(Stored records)

'''

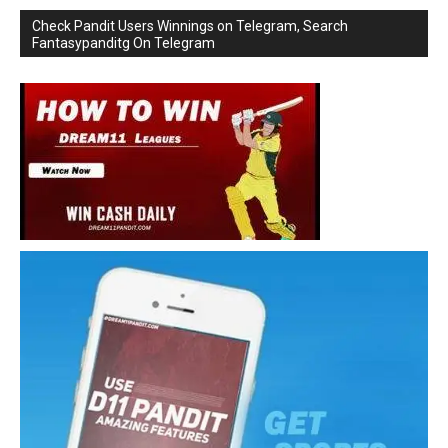
Check Pandit Users Winnings on Telegram, Search
Fantasypanditg On Telegram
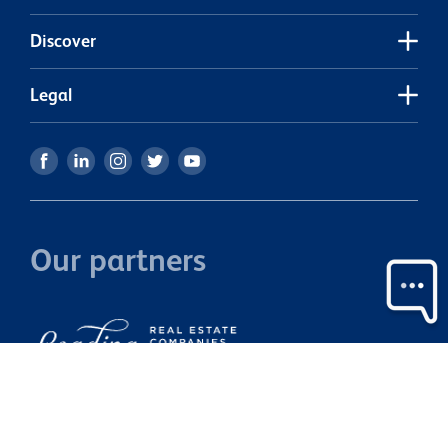
Discover
Legal
Our partners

'''

__WHAT IS REQUIRED__
What you return should match the records above word for word, minus the pictures.

__TASK RESULT__
Check Pandit Users Winnings on Telegram, Search
Fantasypanditg On Telegram
Discover
Legal
Our partners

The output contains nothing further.